Economist Simon Johnson says "no."
The most likely candidate to run the IMF (of which Johnson was once chief economist) is Christine LaGarde, the very smart, articulate French finance minister. LaGarde is doing a tour de monde at the moment, trying to guarantee her elevation to the managing directorship of the IMF.
Bad choice, says Johnson. Not so much LaGarde personally as LaGarde as representative of a nation which, among other European nations to use IMF funds to cover their own, um, political liabilities. The US, which is a major contributor of funds to the IMF would once against find itself putting American taxpayers' money into an iffy use of those funds.
Think of the IMF as -- this is how Johnson describes it --" essentially a credit union owned by 187 countries – with voting based on ownership shares that reflect relative economic size."
The European Union “owns” about 30 percent of IMF, so 70 percent of any money at risk belongs to other countries: about 17 percent US, 7 percent Japan, 35 percent emerging markets, plus some more mixed sets of countries. The managing director of the IMF is the impresario of any bailout. The big decisions must be negotiated with all significant stakeholders but this still leaves enormous scope for discretion.
If Ms. Lagarde becomes managing director she can directly influence the terms of IMF involvement – and based on her negotiating position to date within the eurozone, we can presume she will lean towards more money, easier terms, and above all no losses for the banks that made foolish loans.
Right now, France (and other European countries) want to put Greece back on an even keel. But they don't want to risk the political consequences if they're forced to make their own taxpayers pay for it. How much nicer to have LaGarde in the IMF to "guide" a decision to make American taxpayers -- along with other non-Euro countries -- pay the tab.
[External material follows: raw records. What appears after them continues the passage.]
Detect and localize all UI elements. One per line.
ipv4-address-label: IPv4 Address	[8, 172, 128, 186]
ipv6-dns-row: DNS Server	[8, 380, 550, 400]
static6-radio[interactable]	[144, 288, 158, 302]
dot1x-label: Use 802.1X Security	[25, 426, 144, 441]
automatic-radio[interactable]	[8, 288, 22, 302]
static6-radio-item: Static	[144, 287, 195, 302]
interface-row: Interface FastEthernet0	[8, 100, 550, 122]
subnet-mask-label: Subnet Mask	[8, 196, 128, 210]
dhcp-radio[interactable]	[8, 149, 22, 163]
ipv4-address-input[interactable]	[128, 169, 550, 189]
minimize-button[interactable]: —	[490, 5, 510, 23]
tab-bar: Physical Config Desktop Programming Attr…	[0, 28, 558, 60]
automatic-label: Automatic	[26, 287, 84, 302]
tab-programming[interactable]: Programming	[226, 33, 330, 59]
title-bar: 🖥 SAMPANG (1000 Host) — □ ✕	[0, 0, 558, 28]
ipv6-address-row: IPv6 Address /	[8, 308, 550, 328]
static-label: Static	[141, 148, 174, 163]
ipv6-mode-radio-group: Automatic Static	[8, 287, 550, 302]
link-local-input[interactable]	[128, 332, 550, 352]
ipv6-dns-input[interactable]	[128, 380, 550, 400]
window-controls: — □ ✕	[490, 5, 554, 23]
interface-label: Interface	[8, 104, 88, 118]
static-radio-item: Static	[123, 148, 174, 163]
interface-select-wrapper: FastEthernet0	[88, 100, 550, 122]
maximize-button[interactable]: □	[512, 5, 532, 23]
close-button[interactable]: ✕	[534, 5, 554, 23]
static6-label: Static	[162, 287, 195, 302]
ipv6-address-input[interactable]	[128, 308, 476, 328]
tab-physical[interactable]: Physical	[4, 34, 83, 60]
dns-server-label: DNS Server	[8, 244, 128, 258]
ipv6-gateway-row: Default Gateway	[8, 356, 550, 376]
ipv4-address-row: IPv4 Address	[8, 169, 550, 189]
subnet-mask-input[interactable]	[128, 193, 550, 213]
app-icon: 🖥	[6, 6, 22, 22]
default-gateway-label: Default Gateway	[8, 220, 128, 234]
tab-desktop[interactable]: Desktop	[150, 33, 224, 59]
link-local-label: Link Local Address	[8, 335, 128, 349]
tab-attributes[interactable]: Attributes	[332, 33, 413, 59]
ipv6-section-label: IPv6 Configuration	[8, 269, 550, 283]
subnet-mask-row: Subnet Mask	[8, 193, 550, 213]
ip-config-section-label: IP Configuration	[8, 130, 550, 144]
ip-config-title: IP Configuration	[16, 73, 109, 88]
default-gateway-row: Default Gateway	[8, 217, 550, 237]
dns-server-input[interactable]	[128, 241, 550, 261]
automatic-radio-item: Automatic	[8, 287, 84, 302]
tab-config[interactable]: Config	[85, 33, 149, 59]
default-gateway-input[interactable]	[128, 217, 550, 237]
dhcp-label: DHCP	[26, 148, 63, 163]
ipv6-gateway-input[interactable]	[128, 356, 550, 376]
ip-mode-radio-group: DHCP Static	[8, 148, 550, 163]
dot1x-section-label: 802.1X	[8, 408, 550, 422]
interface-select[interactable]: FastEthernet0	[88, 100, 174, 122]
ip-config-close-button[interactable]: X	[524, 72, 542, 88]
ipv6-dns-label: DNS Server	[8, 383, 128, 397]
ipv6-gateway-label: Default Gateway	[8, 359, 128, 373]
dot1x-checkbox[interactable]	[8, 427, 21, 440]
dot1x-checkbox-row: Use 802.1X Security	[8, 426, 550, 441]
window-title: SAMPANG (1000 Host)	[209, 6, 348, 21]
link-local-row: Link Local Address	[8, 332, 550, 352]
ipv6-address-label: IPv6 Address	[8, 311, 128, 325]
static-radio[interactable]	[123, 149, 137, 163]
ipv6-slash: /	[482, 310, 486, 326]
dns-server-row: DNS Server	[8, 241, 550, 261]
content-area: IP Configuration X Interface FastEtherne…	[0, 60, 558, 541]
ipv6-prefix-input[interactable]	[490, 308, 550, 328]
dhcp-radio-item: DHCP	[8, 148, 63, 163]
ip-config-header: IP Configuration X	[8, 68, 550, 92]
The French want to sway decision-making at the IMF in order to use US, Japanese, and poorer countries’ money to conceal from their own electorate that the eurozone structure has led all its members into serious fiscal jeopardy – some borrowed heavily, while others let their banks lend irresponsibly and thus created a large contingent liability.
The best way to hide the true cost is to have other people’s taxpayers foot the bill, preferably with the least possible transparency. There is a lot at stake for eurozone politicians. Ms. Lagarde will run the IMF.
Simon Johnson was interviewed about this today on NPR. He also writes about it in his blog. "Baseline Scenario."